He encountered three significant American composers in a single weekend while he was an 18-year-old conservatory student: Leonard Bernstein, Aaron Copland, and Virgil Thomson, who later served as his mentor. One of the many columns he published for The Times, in this case on the occasion of Copland’s 85th birthday, was his reminiscence of the adventure. He usually started the story with himself, yet he eventually warmed to presenting the main character with elegance and affection:
“When I was a youngster attending the extremely formal Curtis Institute in Philadelphia, I occasionally traveled to New York to cause trouble. One weekend, before getting on the train, Shirley Gabis, a classmate, suggested that I stop in to see my old friend Lenny while I was up there (I had gone to see Virgil Thomson, whom I had never met, about working as his copyist).

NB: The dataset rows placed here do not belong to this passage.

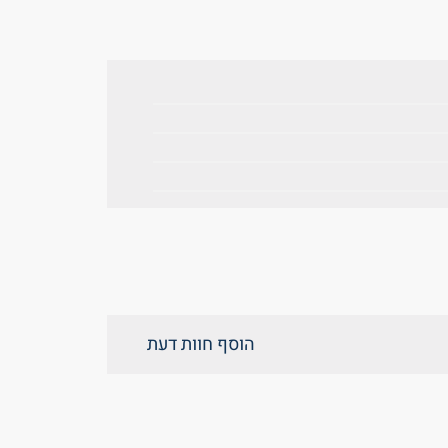
הוסף חוות דעת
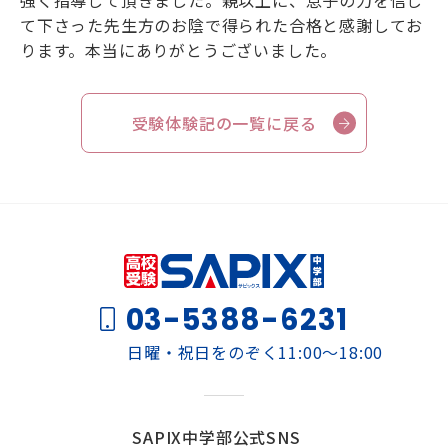
強く指導して頂きました。親以上に、息子の力を信じ
て下さった先生方のお陰で得られた合格と感謝してお
ります。本当にありがとうございました。
受験体験記の一覧に戻る
03-5388-6231
日曜・祝日をのぞく11:00～18:00
SAPIX中学部公式SNS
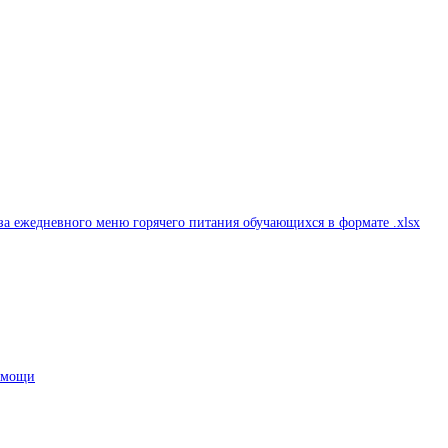
а ежедневного меню горячего питания обучающихся в формате .xlsx
помощи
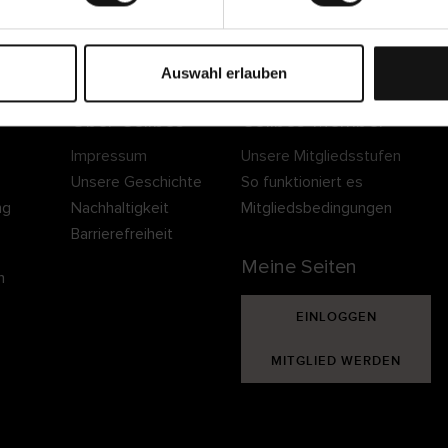
Sichere Lieferung
Sichere Bezahlung
Gratis umtauschen 
30 Tage Rückgaber
Auswahl erlauben
Über Cellbes
Cellbes Member
Impressum
Unsere Mitgliedsstufen
Unsere Geschichte
So funktioniert es
ng
Nachhaltigkeit
Mitgliedsbedingungen
Barrierefreiheit
Meine Seiten
n
EINLOGGEN
MITGLIED WERDEN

Bernstein introduced me to Copland after telling me that “Aaron likes to know what young composers are up to”; as a result, I spent an afternoon humming my melodies for the well-known musician. Having accepted the position with Virgil, I immediately took an interest in Aaron and Lenny. For the following 42 years, despite many ups and downs, I have remained a steadfast friend of all three individuals. What a weekend!”
Except for two fruitful years spent in Morocco, Mr. Rorem moved to Paris in 1949 and remained there through the late 1950s. He won over the influential patron of the arts, Vicomtesse Marie-Laure de Noailles, and was soon accepted into her home and social circle.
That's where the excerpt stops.